Coment limiter l'infertilité saisonnière ?
Tous les facteurs de risque doivent soigneusement être surveillés
et contrôlés tout au long de l'année si on souhaite maintenir
une performance optimale de la reproduction.
La diminution dépend de :
•
Identification et évaluation des facteurs
de risque lors du premier trimestre de l’année.

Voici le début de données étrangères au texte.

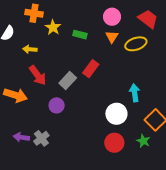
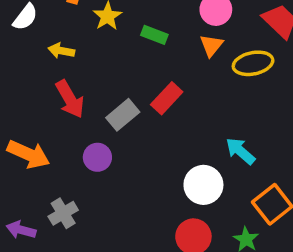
cyan arrow: (135, 93) -> (240, 151), turned -48
orange arrow: (16, 95) -> (28, 154), moved
purple arrow: (21, 137) -> (21, 230), moved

• Début de procédures spécifiques en avril :
-
protection des brûlures solaires dans
des systèmes à l'air libre en prévoyant des zones pour se
rouler dans la boue, zones d'ombres…
-
contrôle des infections cutanées,
spécialement la gale qui peut aggraver les brûlures,
-
augmentation de la dissipation de chaleur
en créant des courants d'air, des zones pour se rouler ou des systèmes
réfrigération et diminution de l'ingestion énergétique
-
prévention du stress dû à la chaleur
en effectuant les tâches de manipulation des animaux aux moments les plus
frais de la journée
-
protection du stress dû au froid par
un isolement adéquat et sec et une augmentation des niveaux énergétiques
appréciation constante de l'état corporel des truies avec un ajustement
des niveaux énergétiques et un programme alimentaire
•
Utilisation maximale de l'insémination
artificielle, que ce soit en remplacement de la saillie naturelle ou
en complément de celle-ci, particulièrement entre avril et septembre
•
Sevrage brusque des truies pour renforcer
les chaleurs après le sevrage
- éviter des lactations multiples
- réduire au minimum la séparation entre les mises-bas dans un groupe
•
Saillir au moins 10% en plus de truies primipares
au printemps en adaptant le taux de renouvellement annuel en conséquence
•
Maintenir de bons niveaux de contact avec les
verrats pendant les 35 premiers jours de gestation.
•
Eliminer les truies reproductrices ayant trop
de retours en août, septembre et octobre
• Fournir
16-18 heures de lumière intense
à chaque cycle de 24 heures tout au long de l'année.
•
Séparer les truies primipares
et si possible les jeunes truies du troupeau principal
au
début de la gestation.
•
Maintenir une pyramide des âges idéale
dans l'élevage, en tenant compte qu'habituellement les truies les plus
vieilles et lourdes sont celles qui succombent à l'infertilité saisonnière.